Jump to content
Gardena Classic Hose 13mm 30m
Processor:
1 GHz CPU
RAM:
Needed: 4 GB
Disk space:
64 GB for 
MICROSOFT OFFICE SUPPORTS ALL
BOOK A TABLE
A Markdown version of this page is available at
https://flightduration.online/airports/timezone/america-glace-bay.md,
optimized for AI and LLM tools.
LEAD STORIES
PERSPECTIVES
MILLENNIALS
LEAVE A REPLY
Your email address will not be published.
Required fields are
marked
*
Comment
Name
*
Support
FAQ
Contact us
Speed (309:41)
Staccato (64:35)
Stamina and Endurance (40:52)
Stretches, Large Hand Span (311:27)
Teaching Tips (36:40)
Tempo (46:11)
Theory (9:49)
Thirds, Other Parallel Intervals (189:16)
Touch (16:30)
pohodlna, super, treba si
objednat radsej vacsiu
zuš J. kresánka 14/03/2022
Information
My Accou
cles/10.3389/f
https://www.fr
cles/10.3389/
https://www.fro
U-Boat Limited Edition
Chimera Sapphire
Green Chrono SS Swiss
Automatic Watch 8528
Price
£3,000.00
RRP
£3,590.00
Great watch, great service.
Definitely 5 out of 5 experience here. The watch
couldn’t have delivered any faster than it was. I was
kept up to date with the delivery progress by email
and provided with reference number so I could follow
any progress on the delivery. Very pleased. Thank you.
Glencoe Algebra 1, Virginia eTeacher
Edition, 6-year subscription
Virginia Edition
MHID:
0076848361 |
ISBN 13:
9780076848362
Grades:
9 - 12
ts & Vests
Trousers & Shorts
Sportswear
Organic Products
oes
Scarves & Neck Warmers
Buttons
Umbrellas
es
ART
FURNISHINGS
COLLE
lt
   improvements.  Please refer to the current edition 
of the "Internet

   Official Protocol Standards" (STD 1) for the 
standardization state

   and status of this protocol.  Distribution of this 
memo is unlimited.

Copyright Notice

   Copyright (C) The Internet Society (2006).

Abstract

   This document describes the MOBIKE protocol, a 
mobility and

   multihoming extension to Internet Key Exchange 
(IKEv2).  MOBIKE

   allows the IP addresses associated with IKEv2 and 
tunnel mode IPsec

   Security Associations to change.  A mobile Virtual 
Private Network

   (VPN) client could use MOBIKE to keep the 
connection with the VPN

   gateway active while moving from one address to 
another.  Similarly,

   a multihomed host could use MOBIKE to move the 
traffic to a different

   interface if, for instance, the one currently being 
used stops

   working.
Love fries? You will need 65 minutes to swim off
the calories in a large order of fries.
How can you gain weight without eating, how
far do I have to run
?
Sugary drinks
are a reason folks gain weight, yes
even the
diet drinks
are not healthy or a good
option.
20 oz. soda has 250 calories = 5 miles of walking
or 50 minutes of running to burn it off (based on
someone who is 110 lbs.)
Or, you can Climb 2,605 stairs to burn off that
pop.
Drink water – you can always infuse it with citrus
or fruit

---+---

WHAT IS EXPECTED: Reproduce each line from the records that contains the word "burn".

EXERCISE SOLUTION:
or 50 minutes of running to burn it off (based on
Or, you can Climb 2,605 stairs to burn off that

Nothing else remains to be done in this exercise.